I think Kate has nailed it on this thread.

I would like to add though also that if you think awakening is big deal, you will think it's very far away, and you will believe you must go through stage X to stage Z, for 5 years, 20 years, before you can get there. If this is what you believe, then this how long it will take you!
You can't get awakened, unless you really believe that you can get awakened. (it does happen but this is the rarity, not the norm!).

Alan Watts has a very beautiful succinct talk on it which I'm sure many of you have heard.
link to alan watts youtube - http://www.youtube.com/watch?v=sO_txM4i-X8

Daniel ingram mentioned it somewhere, about attaining SE... something about he can see from the faith and motivation in people when they come to do a retreat (with the intent of doing SE) whether they will nail it or not. So I think it's best to believe that awakening is not really that big a deal. It just happens by accident to some people, some people just see it the first time they hear a buddhist sutta, some do a 3 days enlightenment intensive, or some others take years. Whatever you decide is how long it will take! Choose your belief!

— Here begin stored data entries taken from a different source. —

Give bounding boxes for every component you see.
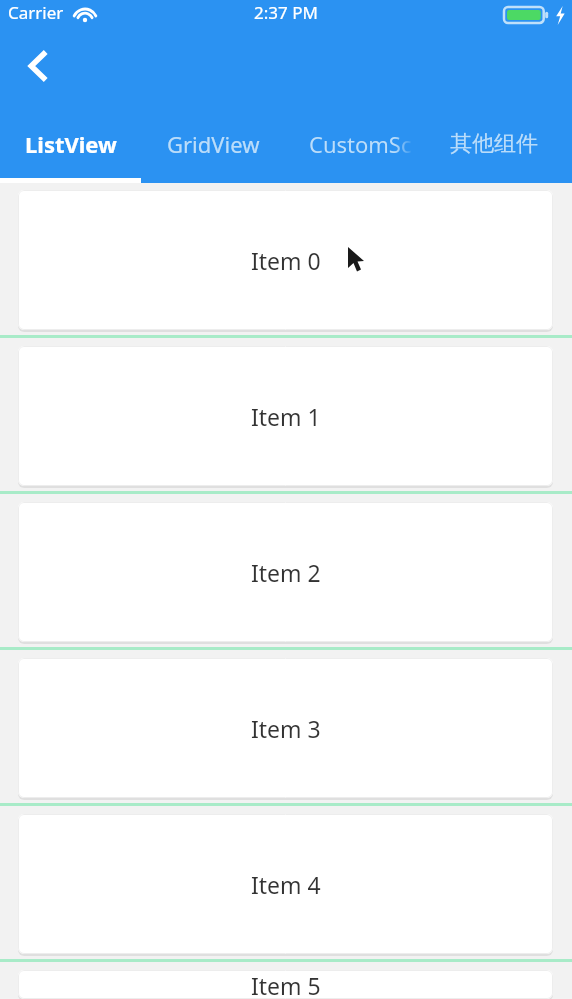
button[interactable]: ListView [0, 105, 141, 183]
staticText: GridView [167, 129, 260, 159]
button[interactable]: Item 0 [18, 190, 553, 330]
button[interactable]: 其他组件 [416, 105, 572, 183]
staticText: ListView [25, 129, 117, 159]
button[interactable]: Item 2 [18, 502, 553, 642]
staticText: 其他组件 [450, 130, 538, 158]
staticText: Item 2 [251, 557, 321, 588]
staticText: Item 0 [251, 245, 321, 276]
staticText: Item 4 [251, 869, 321, 900]
staticText: Item 5 [251, 970, 321, 999]
button[interactable]: Back [6, 38, 70, 94]
button[interactable]: Item 5 [18, 970, 553, 999]
button[interactable]: Item 1 [18, 346, 553, 486]
staticText: CustomScroll [309, 129, 439, 159]
staticText: Item 1 [251, 401, 321, 432]
button[interactable]: GridView [141, 105, 286, 183]
button[interactable]: Item 3 [18, 658, 553, 798]
button[interactable]: CustomScroll [286, 105, 416, 183]
staticText: 2:37 PM [254, 1, 318, 24]
button[interactable]: Item 4 [18, 814, 553, 954]
staticText: Carrier [8, 1, 64, 24]
staticText: Item 3 [251, 713, 321, 744]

2. Saying awakening is a big deal is a bad idea because awakened people can get really proud of their achievement, which I'm sure you'll all agree is an utterly horrible sight for everyone. I have experienced it from both sides :)
I am trying my hardest to drop all my emotional attachment to awakening.

nadav wrote:

Ona Kiser wrote:

Kate Gowen wrote: I think it might help if I expand on my first point a bit: the idea that awakening involves some big, obvious experience or insight actively prevents the real process from happening; it leads to people rejecting the small experiences and insights that are part of the process, waiting for the Big One. A lot of the work teachers do with folks is to redirect them, to help them take another look at all the stuff that they think is insignificant or off-track, to stop being so quick to dismiss the real stuff of their lives and practice as unworthy or "too… (whatever: ordinary, dumb, silly, obvious, weird, unspiritual)" to count.


Really, really useful tip!!


Yes, I love this.

Last edit: 10 years 1 month ago by Sadalsuud.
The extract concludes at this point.